Des professionnels de la lutte anti-nuisibles rappellent explicitement que loirs et lérots ne sont pas considérés comme nuisibles au sens réglementaire. Seules des captures vivantes suivies d’une relâche à distance sont recommandées, ou mieux, des solutions préventives rendant les lieux inhospitaliers.

Ce cadre juridique n’est pas anecdotique. Utiliser des pièges létaux, de la mort-aux-rats ou des colles expose à des sanctions. Les entreprises spécialisées segmentent désormais leurs offres en distinguant rongeurs ESOD et rongeurs protégés, ne proposant pour ces derniers que du conseil préventif et de la capture-relocalisation.

Technicien en désinsectisation inspectant un mur extérieur en pierre d'une maison rurale pour identifier les points d'entrée des loirs

Méthodes concrètes pour éloigner le loir du grenier et du jardin

La prévention reste la stratégie la plus efficace et la seule pleinement légale. Elle repose sur deux axes : le bouchage des points d’entrée et la suppression des attractifs.
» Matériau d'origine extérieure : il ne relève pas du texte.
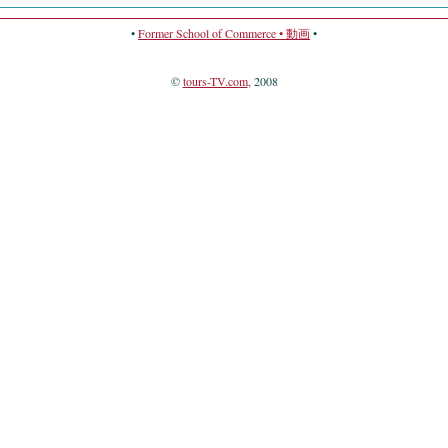
•
Former School of Commerce • 動画
•
©
tours-TV.com
, 2008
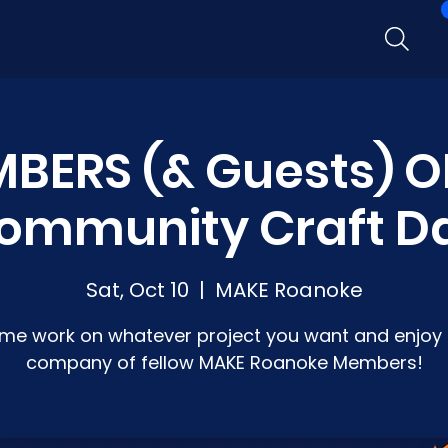
BERS (& Guests) O
ommunity Craft D
Sat, Oct 10
  |  
MAKE Roanoke
me work on whatever project you want and enjoy 
company of fellow MAKE Roanoke Members!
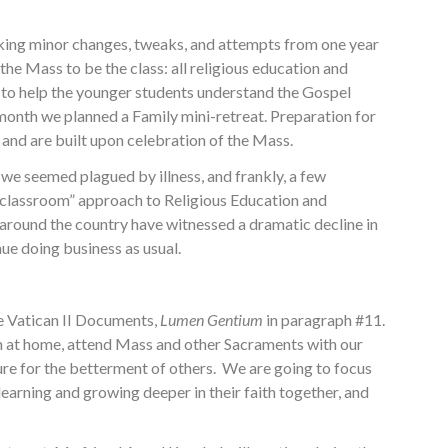
 making minor changes, tweaks, and attempts from one year
the Mass to be the class: all religious education and
to help the younger students understand the Gospel
onth we planned a Family mini-retreat. Preparation for
and are built upon celebration of the Mass.
 we seemed plagued by illness, and frankly, a few
nal classroom” approach to Religious Education and
 around the country have witnessed a dramatic decline in
ue doing business as usual.
e Vatican II Documents,
Lumen Gentium
in paragraph #11.
ith at home, attend Mass and other Sacraments with our
sure for the betterment of others. We are going to focus
learning and growing deeper in their faith together, and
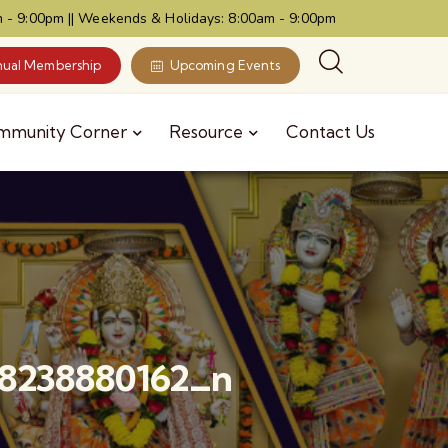
 - 9:00pm || Weekends & Holidays: 8:00am - 9:00pm
ual Membership
Upcoming Events
mmunity Corner
Resource
Contact Us
8238880162_n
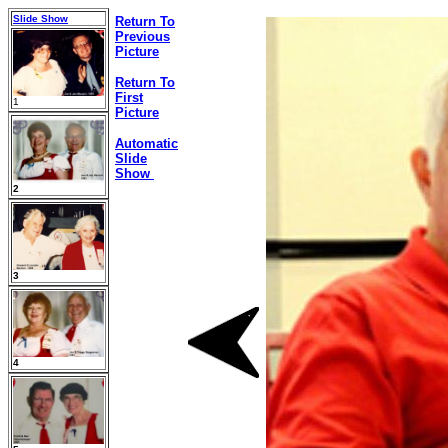
Slide Show
Return To
Previous
Picture
Return To
First
1
Picture
Automatic
Slide
Show
2
3
4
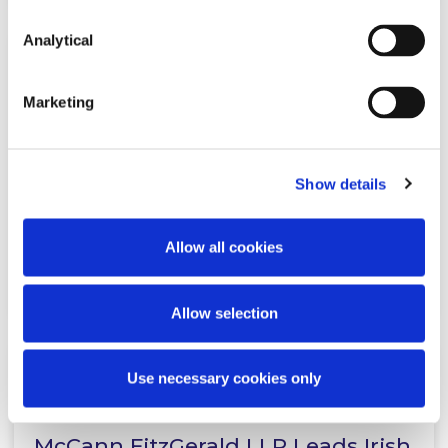
Analytical
NEWS
18 MARCH 2026
Marketing
McCann FitzGerald LLP advises
Greystar on its acquisition of MD
Property & Living
Show details
Allow all cookies
Read more
Allow selection
Use necessary cookies only
NEWS
16 MARCH 2026
McCann FitzGerald LLP Leads Irish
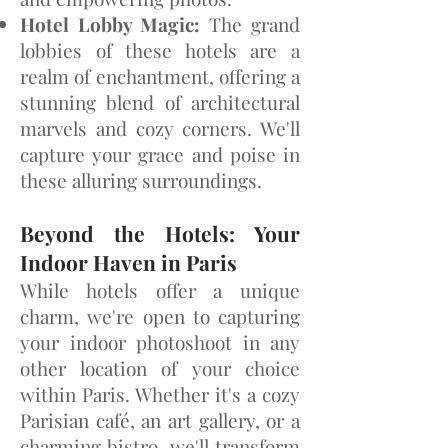
Hotel Lobby Magic:
The grand
lobbies of these hotels are a
realm of enchantment, offering a
stunning blend of architectural
marvels and cozy corners. We'll
capture your grace and poise in
these alluring surroundings.
Beyond the Hotels: Your
Indoor Haven in Paris
While hotels offer a unique
charm, we're open to capturing
your indoor photoshoot in any
other location of your choice
within Paris. Whether it's a cozy
Parisian café, an art gallery, or a
charming bistro, we'll transform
Bouchage des accès aux combles

Un loir passe par un orifice de quelques centimètres de diamètre. Nous recommandons d’inspecter la toiture, les rives de toit, les passages de câbles et les ventilations. Le grillage à maille fine (acier galvanisé) fixé sur les ouvertures constitue la solution la plus pérenne. La mousse expansive seule ne résiste pas aux dents d’un gliridé.

Répulsifs et dissuasion

Plusieurs répulsifs sont utilisés en pratique, avec des résultats variables :

  • Répulsifs olfactifs à base de menthe poivrée ou de vinaigre blanc, à renouveler régulièrement car leur effet s’estompe vite
  • Appareils à ultrasons, dont l’efficacité sur les loirs reste discutée parmi les professionnels
  • Éclairage nocturne ponctuel dans les combles, le loir évitant les zones fortement éclairées
  • Suppression des sources de nourriture : fruits tombés dans le jardin, réserves alimentaires non protégées, gamelles d’animaux domestiques accessibles la nuit

Aucun répulsif ne remplace le bouchage physique des accès. Un grenier hermétique est la seule garantie durable contre une réinstallation.

Capture vivante et relâche

Si des loirs sont déjà installés dans la maison, la capture vivante avec une nasse appâtée (fruit mûr, pomme) permet de les déplacer sans enfreindre la réglementation. La relâche doit se faire à plusieurs centaines de mètres du domicile, dans un milieu boisé adapté. Pour une infestation importante, le recours à un professionnel formé aux espèces protégées évite les erreurs de manipulation et les risques sanitaires.

Identifier correctement les crottes de loir dans un grenier ou des combles oriente toute la démarche. La distinction avec le lérot ou la souris conditionne le choix des méthodes, et le statut protégé du loir gris impose des solutions non létales. Le bouchage méthodique des points d’entrée, combiné à la suppression des sources de nourriture dans le jardin, reste la réponse la plus fiable pour mettre fin à la cohabitation.